Posted in Eat & Drink
Sun, Feb 12 - 11:47 pm EDT | 1 year ago by
Comments: 0
Be Sociable, Share!
Use Arrow Keys (← →) to Browse

Lindemans Pomme Lambic Apple Beer: A Long Time Coming

I know I’ve had lambics before. I must have. In fact, I’m sure that I have. But I can’t say with any level of certainty that I’ve reviewed one yet. I could have. I probably have. Honestly, after two years of reviewing four beers and one cocktail a week, you can naturally understand why I might not remember. But here we are, so let’s get into this.

Now lambics are possibly one of the more useful and utilitarian styles I can think of, if only in a manner of a beer enthusiast and not as a critic at this very moment.
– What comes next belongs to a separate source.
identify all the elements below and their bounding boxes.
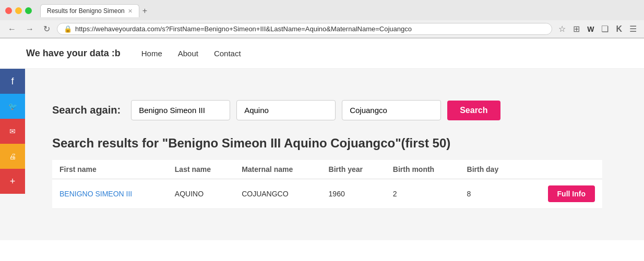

I say this because of the people who’ve walked into my beer shop and said, “I’m just buying for someone else, I don’t like beer. I drink wine,” I would say that 9 out of 10 of them find they do like beer when introduced to lambics. And this makes perfect sense, as I’ll explain here in the actual review.

Firstly and foremost about the Lindemans Pomme Lambic Apple Beer, we have the pour. After removing the cork (a first, topical reference to the wine world) the beer pours with a fizzy, foamy fashion reminiscent of champagne. Very wine like in this sense. At a smell, this strictly wine-like sense of things begins fading away as the distinct scent of Belgian yeast and the infused fruit spirit of (in this case) apple waft from the glass.

In truth, this green apple scent is so strong that one might be fooled into thinking they’re sitting before a sparkling cider, as the mixes of yeast and apple simply scream of this. However this is, despite what your senses thus far may have told you, still a beer. To be specific, a Belgian beer, which to many a beer drinker’s palate and sense of things, means it can be worlds away from the ordinary yet still very much…a beer.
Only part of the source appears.